Parfor with Iterations Having Unequal Execution Times

Asked by Greg on 7 Dec 2011
Latest activity Commented on by Greg on 7 Dec 2011

I've run into an interesting problem with parfor...

I'm trying to use parfor to evaluate a bunch of different input cases of a program simultaneously. I know beforehand that the cases are not going to take the same amount of time to evaluate, and I can tell you with reasonable accuracy which ones are going to take the longest. The number of cases that each worker is running is very low (about 40 total cases being distributed to 12 workers).

Some of these cases will take as much as three or four times longer than the faster ones, and so a lot of user time could be saved if I could predict what order the parfor loop was going to execute in and try to distribute the jobs intelligently.

The simple example would be this: say I have four jobs to run on two workers, three of which will take 10 seconds and one of which will take 30 seconds. Obviously the ideal solution is for one worker to evaluate the long job and the other worker to evaluate the other three in the same amount of time. What tends to happen, though, is that both workers will evaluate one of the short jobs first, and then one of them will wind up with 40 seconds of working time while the other worker sits idle for half that time.

Even more annoying, I think that sometimes there will be an available job sitting in the "queue" with a worker available, but it won't run because that job is supposed to go to a worker that is busy. The example here would be two 10-second jobs and two 30-second jobs, and one worker winds up evaluating both 30-second jobs.

Anyone have any clever ideas of how to work around this problem?

0 Comments

Greg

3 Answers

Answer by Titus Edelhofer on 7 Dec 2011
Accepted answer

Hi,

if your cases are input cases you might try to use the (slightly more elaborate way) of distributing the code using a job with 40 tasks. It helps at least for the distribution of the tasks, because they get distributed one by one.
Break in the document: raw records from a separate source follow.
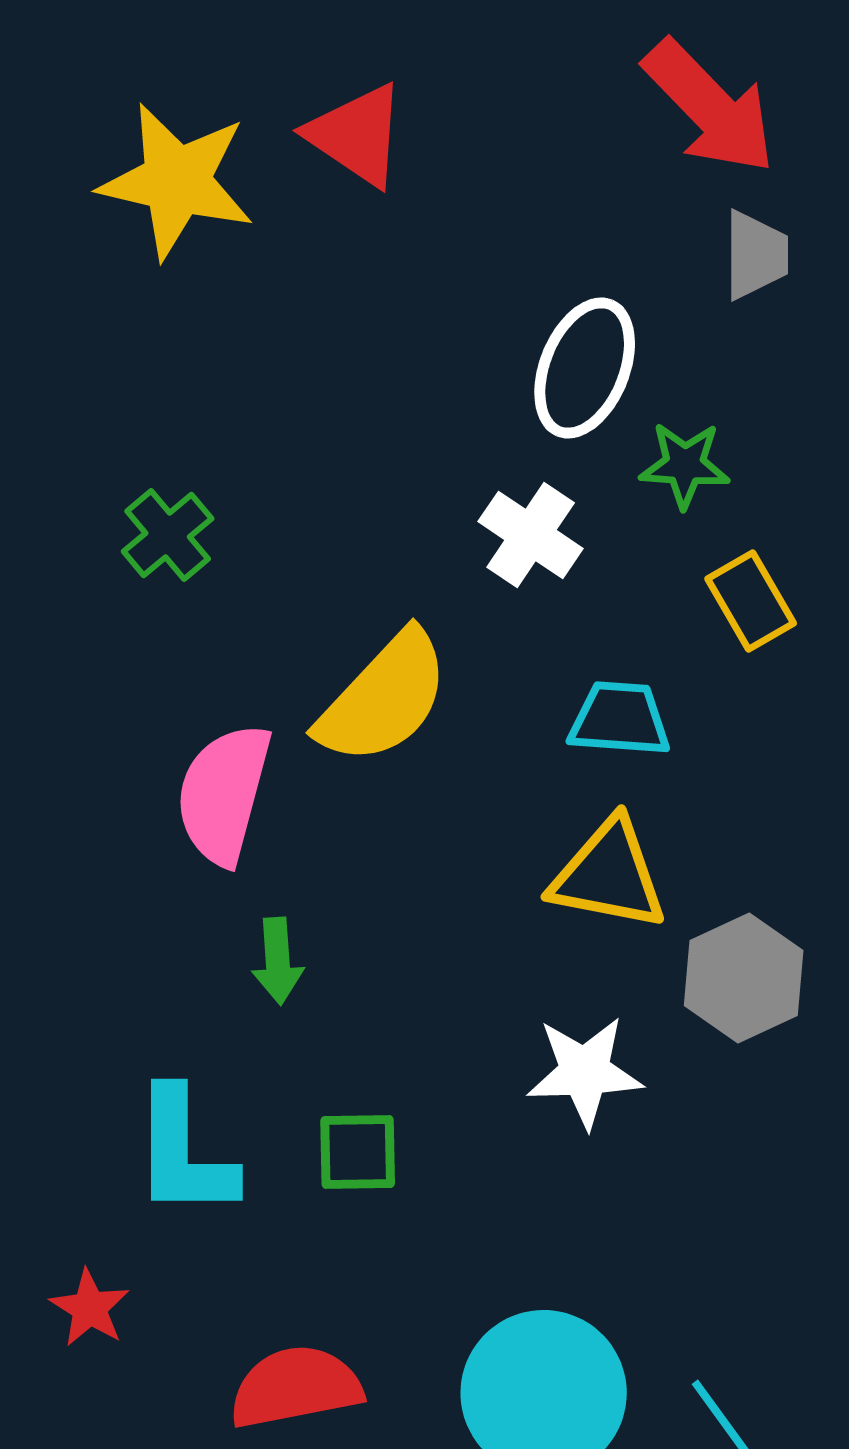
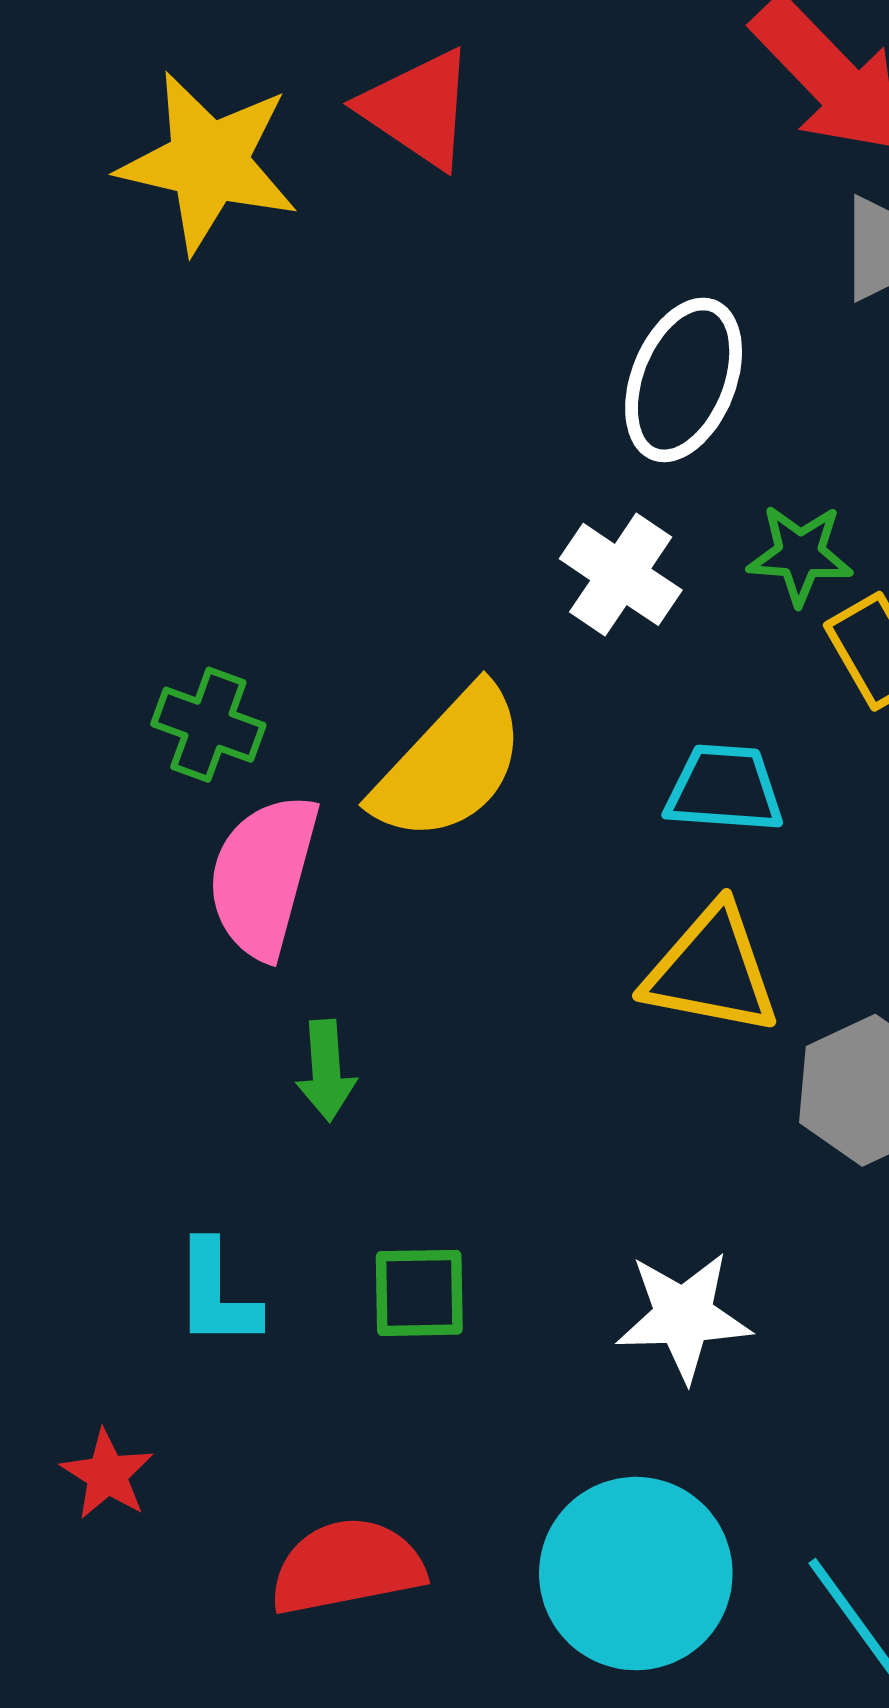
green star: (685, 465) -> (800, 555), moved
green cross: (168, 535) -> (208, 725), moved, turned -30
white star: (585, 1072) -> (684, 1316), moved
cyan L-shape: (184, 1153) -> (217, 1294), size x0.7

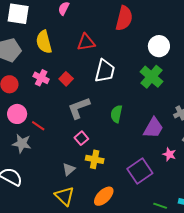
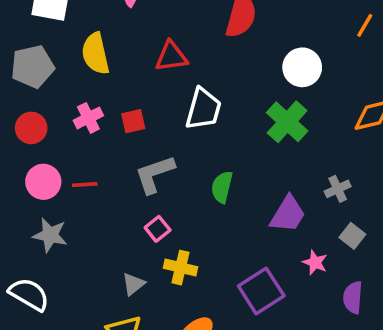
pink cross: (41, 78) -> (88, 118), turned 35
red square: (66, 79) -> (133, 121), turned 32
red line: (38, 126) -> (85, 185), moved, turned -40

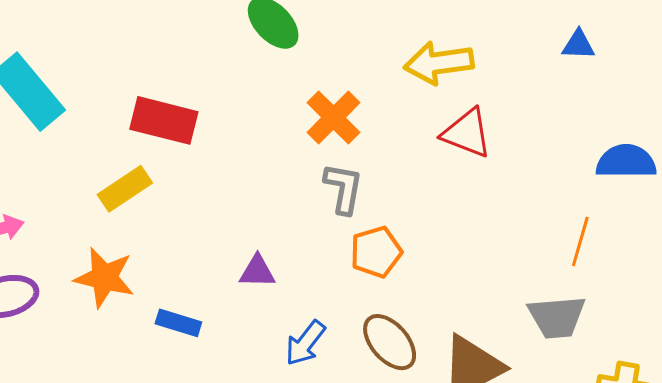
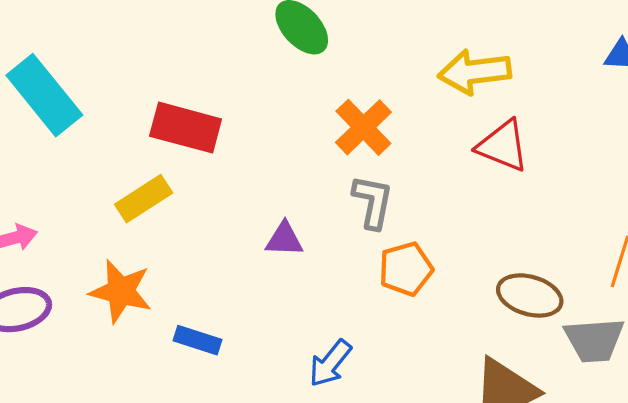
purple triangle: (257, 271) -> (284, 239), moved
brown ellipse: (390, 342) -> (530, 295), moved, turned -34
You might still end up that the longest run is the last in the row to be computed.

One step further would be to create more then one job where you distribute your tasks more clever.

Titus

1 Comment

Greg on 7 Dec 2011

After looking into the job scheduler stuff a bit, I think this is going to be the "right" way to do what I want, though it's going to take a little bit more effort to get there.

Titus Edelhofer
Answer by Jaap on 7 Dec 2011

is it possible to make an inner loop that goes through the faster cases?

or: if you know everything beforehand, make two parfor loops. while in the first, you will do all short/fast cases (hoping that rem(12,cases)==0). the next loop, you will do the rest in the same fashion.

1 Comment

Greg on 7 Dec 2011

That's not a bad idea, but it might come back to bite me if I'm a little bit wrong about which one is going to take the longest.

Jaap
Answer by Titus Edelhofer on 7 Dec 2011

Hi,

here a rather ugly way which gives you full control on which worker processes which index:

function myparfortest
% this is a usual parfor loop
x = zeros(200, 1);
parfor i=1:200
  x(i) = rank(magic(i));
end
% use spmd to do the same, although
spmd
  y = zeros(200, 1);
  % suppose we have 3 workers:
  % worker1: process i=1, 4, 7, ...
  % worker2: process i=2, 5, 8, ...
  % worker3: process i=3, 6, 9, ...
  for i=labindex:numlabs:200
      y(i) = rank(magic(i));
  end
end
% now collect the result
Y = zeros(200, 1);
for i=1:length(y)
  yi = y{i};
  Y(i:length(y):end) = yi(i:length(y):end);
end
% let's see if we did right:  
isequal(x, Y)

Titus

1 Comment

Greg on 7 Dec 2011

This is a little hack-ish, but it's easy and it has promise if you know the execution order precisely beforehand. It won't dynamically re-evaluate like the job scheduler would, though, if some jobs start finishing earlier than expected.